Namun produksi perikanan baru sebesar 33,4 juta ton, hasil budi daya 24 juta ton dan 9,4 juta ton hasil tangkap.

Adanya gap antara potensi dan produksi perikanan inilah yang kemudian mendorong lima mahasiswa UGM untuk mencari solusi.

Kelima mahasiswa tersebut yaitu Azellia Alma Shafira (Manajemen 2016), Katya Dara Ozzilenda Soegiharto, Ryan Wiratama Bhaskara (Teknik Mesin 2014), Muhammad Adlan Hawari (Elektronika dan Instrumentasi 2015), dan Fakhrudin Hary Santoso (Perikanan 2015).

Setelah melalui proses riset sejak 2015, mereka berhasil menciptakan inovasi teknologi perikanan berbasis Internet of Thinking (IoT).

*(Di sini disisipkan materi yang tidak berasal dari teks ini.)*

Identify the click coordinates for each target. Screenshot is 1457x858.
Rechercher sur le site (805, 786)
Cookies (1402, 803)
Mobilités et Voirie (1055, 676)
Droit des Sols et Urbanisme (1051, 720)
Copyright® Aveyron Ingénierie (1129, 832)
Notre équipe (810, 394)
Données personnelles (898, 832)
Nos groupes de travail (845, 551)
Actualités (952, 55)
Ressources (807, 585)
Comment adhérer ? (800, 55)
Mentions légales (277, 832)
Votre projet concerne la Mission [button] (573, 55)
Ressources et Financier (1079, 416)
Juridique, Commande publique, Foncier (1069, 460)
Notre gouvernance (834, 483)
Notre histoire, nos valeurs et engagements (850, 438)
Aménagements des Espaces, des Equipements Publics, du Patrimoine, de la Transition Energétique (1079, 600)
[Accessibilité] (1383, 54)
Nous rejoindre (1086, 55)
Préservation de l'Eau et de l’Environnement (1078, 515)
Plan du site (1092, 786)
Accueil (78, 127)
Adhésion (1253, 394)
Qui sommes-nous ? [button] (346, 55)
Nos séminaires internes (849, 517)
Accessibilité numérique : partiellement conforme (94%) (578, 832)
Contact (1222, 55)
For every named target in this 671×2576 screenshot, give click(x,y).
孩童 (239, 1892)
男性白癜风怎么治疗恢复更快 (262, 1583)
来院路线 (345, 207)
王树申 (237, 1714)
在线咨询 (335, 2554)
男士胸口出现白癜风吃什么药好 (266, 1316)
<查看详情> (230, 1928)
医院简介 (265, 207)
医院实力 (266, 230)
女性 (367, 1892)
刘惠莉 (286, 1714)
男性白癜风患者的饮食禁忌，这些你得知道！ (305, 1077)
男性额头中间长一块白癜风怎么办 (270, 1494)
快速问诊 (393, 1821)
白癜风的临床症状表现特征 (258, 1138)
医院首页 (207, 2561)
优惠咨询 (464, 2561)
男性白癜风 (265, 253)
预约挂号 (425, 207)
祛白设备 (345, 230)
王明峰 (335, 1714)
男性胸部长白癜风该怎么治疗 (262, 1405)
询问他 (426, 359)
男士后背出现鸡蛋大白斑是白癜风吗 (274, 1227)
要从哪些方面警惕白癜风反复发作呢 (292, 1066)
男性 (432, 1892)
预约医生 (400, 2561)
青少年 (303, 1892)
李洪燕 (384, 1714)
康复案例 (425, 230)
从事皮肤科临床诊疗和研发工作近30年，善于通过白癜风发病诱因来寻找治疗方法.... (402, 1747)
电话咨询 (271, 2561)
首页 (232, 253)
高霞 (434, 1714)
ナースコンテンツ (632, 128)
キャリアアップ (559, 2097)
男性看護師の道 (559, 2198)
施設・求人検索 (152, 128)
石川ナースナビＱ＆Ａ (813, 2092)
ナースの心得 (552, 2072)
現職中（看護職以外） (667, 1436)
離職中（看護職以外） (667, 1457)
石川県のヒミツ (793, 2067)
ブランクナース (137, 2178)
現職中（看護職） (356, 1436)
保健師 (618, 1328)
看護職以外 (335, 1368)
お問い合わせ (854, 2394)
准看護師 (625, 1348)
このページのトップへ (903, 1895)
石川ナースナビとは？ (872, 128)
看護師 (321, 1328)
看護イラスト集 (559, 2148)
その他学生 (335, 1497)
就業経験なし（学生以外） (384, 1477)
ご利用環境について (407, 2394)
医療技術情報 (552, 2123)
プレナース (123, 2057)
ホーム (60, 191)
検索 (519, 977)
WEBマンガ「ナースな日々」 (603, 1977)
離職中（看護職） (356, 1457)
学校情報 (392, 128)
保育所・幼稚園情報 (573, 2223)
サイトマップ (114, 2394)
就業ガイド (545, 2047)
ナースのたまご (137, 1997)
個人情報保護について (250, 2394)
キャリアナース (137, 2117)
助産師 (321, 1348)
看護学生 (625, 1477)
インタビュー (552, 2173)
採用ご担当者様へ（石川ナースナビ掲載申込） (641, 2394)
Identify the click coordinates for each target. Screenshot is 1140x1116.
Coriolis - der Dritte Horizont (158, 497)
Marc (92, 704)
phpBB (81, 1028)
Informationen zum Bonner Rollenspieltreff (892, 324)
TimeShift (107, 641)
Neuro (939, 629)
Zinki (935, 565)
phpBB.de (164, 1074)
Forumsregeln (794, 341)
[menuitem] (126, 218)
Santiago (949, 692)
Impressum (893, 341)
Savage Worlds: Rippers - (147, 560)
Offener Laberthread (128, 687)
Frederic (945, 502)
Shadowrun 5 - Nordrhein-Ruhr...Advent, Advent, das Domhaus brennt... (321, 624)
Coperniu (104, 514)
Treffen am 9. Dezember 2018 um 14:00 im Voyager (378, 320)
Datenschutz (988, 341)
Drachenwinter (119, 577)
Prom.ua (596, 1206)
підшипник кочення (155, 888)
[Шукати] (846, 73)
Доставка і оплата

Banoo berhasil meraih penghargaan People’s Choice Award Winner dalam 2019 Cisco Global Problem Solver Challenge. Foto: Humas UGM
Banoo berhasil meraih penghargaan People’s Choice Award Winner dalam 2019 Cisco Global Problem Solver Challenge. Foto: Humas UGM

Karya yang diberi nama Banoo tersebut berhasil meraih penghargaan People’s Choice Award Winner dalam 2019 Cisco Global Problem Solver Challenge.

Banoo berhasil menjadi pemenang setelah menyisihkan ribuan proposal yang masuk ke pihak penyelenggara.

“Dari ribuan itu, masuk ke 36 semi final dan lanjut ke 10 finalis,” terang Azellia Alma Shafira, ketua tim Banoo UGM kepada Kagama, Selasa (18/6/2019).

Perlombaan internasional tersebut digelar oleh Cisco Systems Inc., perusahaan global dalam bidang telekomunikasi yang bermarkas di San Jose, California, Amerika Serikat.

Banoo menjadi satu-satunya pemenang dari Asia Tenggara dan mendapat pendanaan sebesar  US $10,000.